Data for processing =>
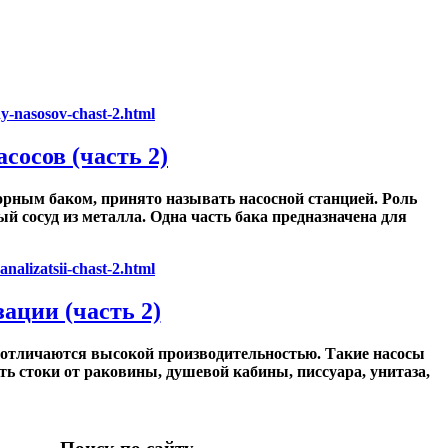
сосов (часть 2)
орным баком, принято называть насосной станцией. Роль
 сосуд из металла. Одна часть бака предназначена для
ации (часть 2)
 отличаются высокой производительностью. Такие насосы
ь стоки от раковины, душевой кабины, писсуара, унитаза,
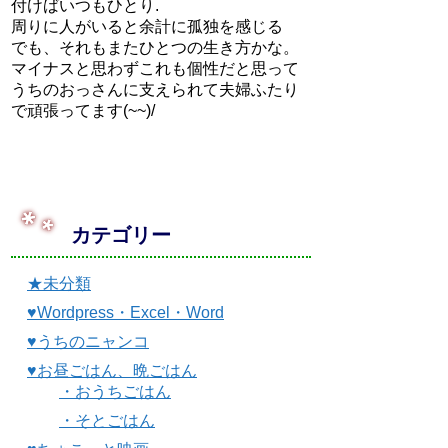
付けばいつもひとり.
周りに人がいると余計に孤独を感じる
でも、それもまたひとつの生き方かな。
マイナスと思わずこれも個性だと思って
うちのおっさんに支えられて夫婦ふたり
で頑張ってます(~~)/
カテゴリー
★未分類
♥Wordpress・Excel・Word
♥うちのニャンコ
♥お昼ごはん、晩ごはん
・おうちごはん
・そとごはん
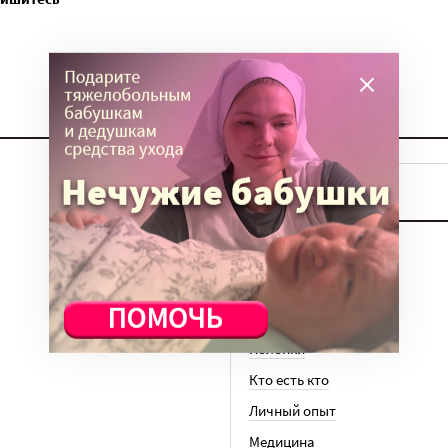
ТЕМЫ
Вера
Законы
История
Колонки
Кто есть кто
Личный опыт
Медицина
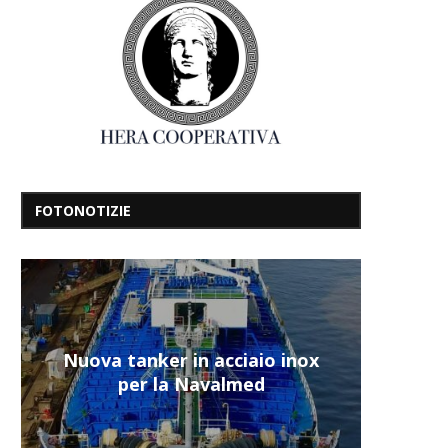
FOTONOTIZIE
Nuova tanker in acciaio inox
per la Navalmed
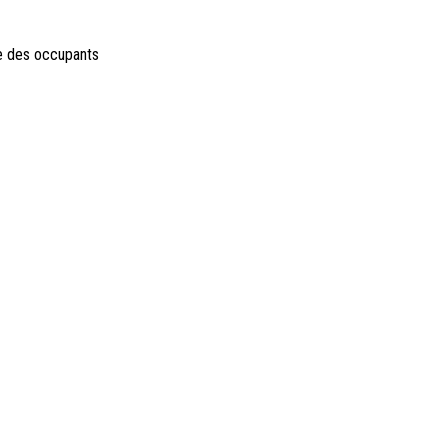
te des occupants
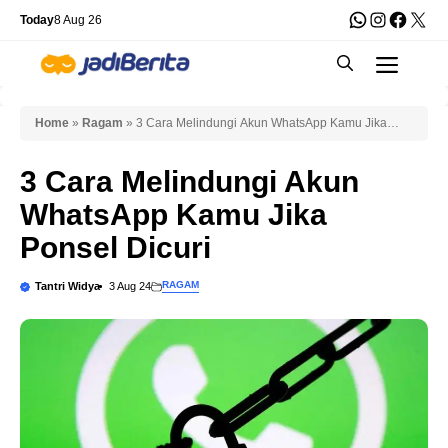
Skip
WhatsApp
Instagra
Faceb
X
Today
8 Aug 26
to
Men
content
Home
»
Ragam
»
3 Cara Melindungi Akun WhatsApp Kamu Jika
Ponsel Dicuri
3 Cara Melindungi Akun
WhatsApp Kamu Jika
Ponsel Dicuri
RAGAM
Tantri Widya
3 Aug 24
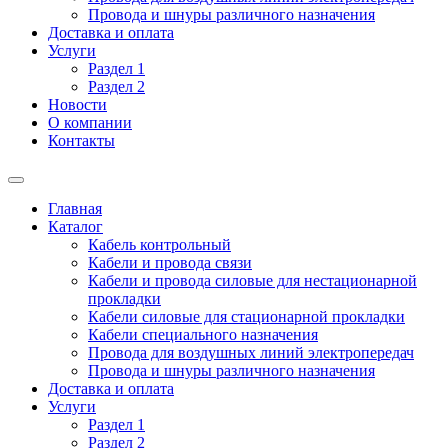
Провода и шнуры различного назначения
Доставка и оплата
Услуги
Раздел 1
Раздел 2
Новости
О компании
Контакты
Главная
Каталог
Кабель контрольный
Кабели и провода связи
Кабели и провода силовые для нестационарной
прокладки
Кабели силовые для стационарной прокладки
Кабели специального назначения
Провода для воздушных линий электропередач
Провода и шнуры различного назначения
Доставка и оплата
Услуги
Раздел 1
Раздел 2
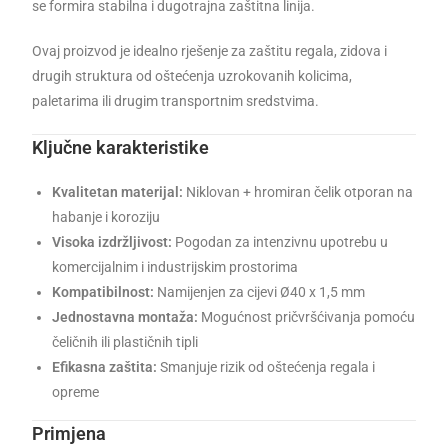
se formira stabilna i dugotrajna zaštitna linija.
Ovaj proizvod je idealno rješenje za zaštitu regala, zidova i
drugih struktura od oštećenja uzrokovanih kolicima,
paletarima ili drugim transportnim sredstvima.
Ključne karakteristike
Kvalitetan materijal:
Niklovan + hromiran čelik otporan na
habanje i koroziju
Visoka izdržljivost:
Pogodan za intenzivnu upotrebu u
komercijalnim i industrijskim prostorima
Kompatibilnost:
Namijenjen za cijevi Ø40 x 1,5 mm
Jednostavna montaža:
Mogućnost pričvršćivanja pomoću
čeličnih ili plastičnih tipli
Efikasna zaštita:
Smanjuje rizik od oštećenja regala i
opreme
Primjena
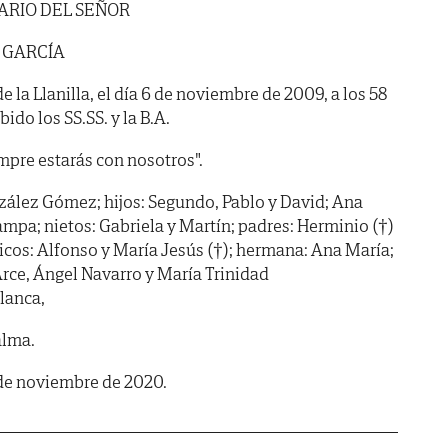
ARIO DEL SEÑOR
 GARCÍA
 la Llanilla, el día 6 de noviembre de 2009, a los 58
ido los SS.SS. y la B.A.
pre estarás con nosotros".
zález Gómez; hijos: Segundo, Pablo y David; Ana
ampa; nietos: Gabriela y Martín; padres: Herminio (†)
ticos: Alfonso y María Jesús (†); hermana: Ana María;
rce, Ángel Navarro y María Trinidad
lanca,
alma.
 de noviembre de 2020.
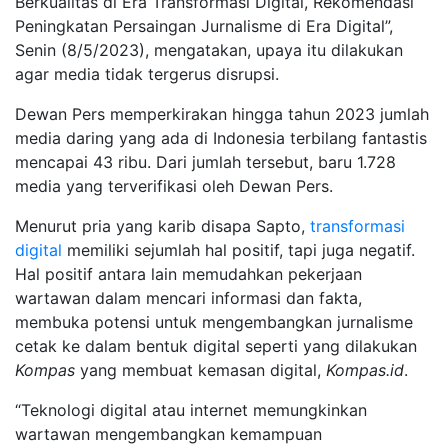
Berkualitas di Era Transformasi Digital, Rekomendasi
Peningkatan Persaingan Jurnalisme di Era Digital”,
Senin (8/5/2023), mengatakan, upaya itu dilakukan
agar media tidak tergerus disrupsi.
Dewan Pers memperkirakan hingga tahun 2023 jumlah
media daring yang ada di Indonesia terbilang fantastis
mencapai 43 ribu. Dari jumlah tersebut, baru 1.728
media yang terverifikasi oleh Dewan Pers.
Menurut pria yang karib disapa Sapto,
transformasi
digital
memiliki sejumlah hal positif, tapi juga negatif.
Hal positif antara lain memudahkan pekerjaan
wartawan dalam mencari informasi dan fakta,
membuka potensi untuk mengembangkan jurnalisme
cetak ke dalam bentuk digital seperti yang dilakukan
Kompas
yang membuat kemasan digital,
Kompas.id
.
“Teknologi digital atau internet memungkinkan
wartawan mengembangkan kemampuan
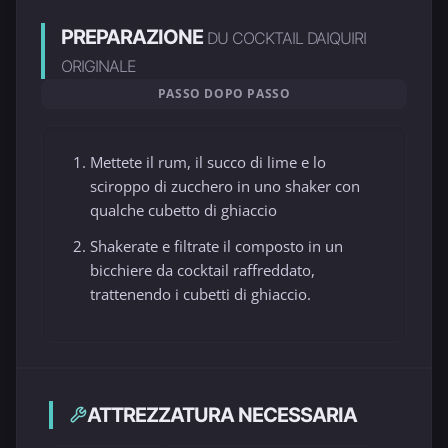
PREPARAZIONE
DU COCKTAIL DAIQUIRI
ORIGINALE
PASSO DOPO PASSO
Mettete il rum, il succo di lime e lo
sciroppo di zucchero in uno shaker con
qualche cubetto di ghiaccio
Shakerate e filtrate il composto in un
bicchiere da cocktail raffreddato,
trattenendo i cubetti di ghiaccio.
ATTREZZATURA NECESSARIA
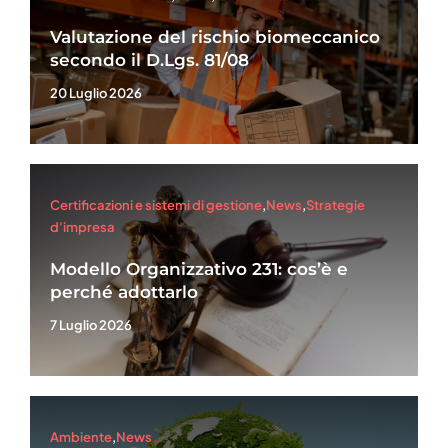
Valutazione del rischio biomeccanico
secondo il D.Lgs. 81/08
20 Luglio 2026
Certificazioni e sistemi di gestione
,
News
,
Strategie
d'impresa
Modello Organizzativo 231: cos’è e
perché adottarlo
7 Luglio 2026
Ambiente
,
News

Exercise =>
Pictures aside, restate all of the entries exactly.

Answer space =>
сосов (часть 2)
орным баком, принято называть насосной станцией. Роль
 сосуд из металла. Одна часть бака предназначена для
ации (часть 2)
 отличаются высокой производительностью. Такие насосы
ь стоки от раковины, душевой кабины, писсуара, унитаза,
付けばいつもひとり.
周りに人がいると余計に孤独を感じる
でも、それもまたひとつの生き方かな。
マイナスと思わずこれも個性だと思って
うちのおっさんに支えられて夫婦ふたり
で頑張ってます(~~)/
カテゴリー
★未分類
♥Wordpress・Excel・Word
♥うちのニャンコ
♥お昼ごはん、晩ごはん
・おうちごはん
・そとごはん
ТЕМЫ
Вера
Законы
История
Колонки
Кто есть кто
Личный опыт
Медицина
FOTONOTIZIE
Nuova tanker in acciaio inox
per la Navalmed
te des occupants
Skip
WhatsApp
Instagra
Faceb
X
Today
8 Aug 26
to
Men
content
Home
»
Ragam
»
3 Cara Melindungi Akun WhatsApp Kamu Jika
Ponsel Dicuri
3 Cara Melindungi Akun
WhatsApp Kamu Jika
Ponsel Dicuri
RAGAM
Tantri Widya
3 Aug 24
Провода и шнуры различного назначения
Доставка и оплата
Услуги
Раздел 1
Раздел 2
Новости
О компании
Контакты
Главная
Каталог
Кабель контрольный
Кабели и провода связи
Кабели и провода силовые для нестационарной
прокладки
Кабели силовые для стационарной прокладки
Кабели специального назначения
Провода для воздушных линий электропередач
Провода и шнуры различного назначения
Доставка и оплата
Услуги
Раздел 1
Раздел 2
se formira stabilna i dugotrajna zaštitna linija.
Ovaj proizvod je idealno rješenje za zaštitu regala, zidova i
drugih struktura od oštećenja uzrokovanih kolicima,
paletarima ili drugim transportnim sredstvima.
Ključne karakteristike
Kvalitetan materijal:
Niklovan + hromiran čelik otporan na
habanje i koroziju
Visoka izdržljivost:
Pogodan za intenzivnu upotrebu u
komercijalnim i industrijskim prostorima
Kompatibilnost:
Namijenjen za cijevi Ø40 x 1,5 mm
Jednostavna montaža:
Mogućnost pričvršćivanja pomoću
čeličnih ili plastičnih tipli
Efikasna zaštita:
Smanjuje rizik od oštećenja regala i
opreme
Primjena
ARIO DEL SEÑOR
 GARCÍA
 la Llanilla, el día 6 de noviembre de 2009, a los 58
ido los SS.SS. y la B.A.
pre estarás con nosotros".
zález Gómez; hijos: Segundo, Pablo y David; Ana
ampa; nietos: Gabriela y Martín; padres: Herminio (†)
ticos: Alfonso y María Jesús (†); hermana: Ana María;
rce, Ángel Navarro y María Trinidad
lanca,
alma.
 de noviembre de 2020.
Berkualitas di Era Transformasi Digital, Rekomendasi
Peningkatan Persaingan Jurnalisme di Era Digital”,
Senin (8/5/2023), mengatakan, upaya itu dilakukan
agar media tidak tergerus disrupsi.
Dewan Pers memperkirakan hingga tahun 2023 jumlah
media daring yang ada di Indonesia terbilang fantastis
mencapai 43 ribu. Dari jumlah tersebut, baru 1.728
media yang terverifikasi oleh Dewan Pers.
Menurut pria yang karib disapa Sapto,
transformasi
digital
memiliki sejumlah hal positif, tapi juga negatif.
Hal positif antara lain memudahkan pekerjaan
wartawan dalam mencari informasi dan fakta,
membuka potensi untuk mengembangkan jurnalisme
cetak ke dalam bentuk digital seperti yang dilakukan
Kompas
yang membuat kemasan digital,
Kompas.id
.
“Teknologi digital atau internet memungkinkan
wartawan mengembangkan kemampuan
PREPARAZIONE
DU COCKTAIL DAIQUIRI
ORIGINALE
PASSO DOPO PASSO
Mettete il rum, il succo di lime e lo
sciroppo di zucchero in uno shaker con
qualche cubetto di ghiaccio
Shakerate e filtrate il composto in un
bicchiere da cocktail raffreddato,
trattenendo i cubetti di ghiaccio.
ATTREZZATURA NECESSARIA
Valutazione del rischio biomeccanico
secondo il D.Lgs. 81/08
20 Luglio 2026
Certificazioni e sistemi di gestione
,
News
,
Strategie
d'impresa
Modello Organizzativo 231: cos’è e
perché adottarlo
7 Luglio 2026
Ambiente
,
News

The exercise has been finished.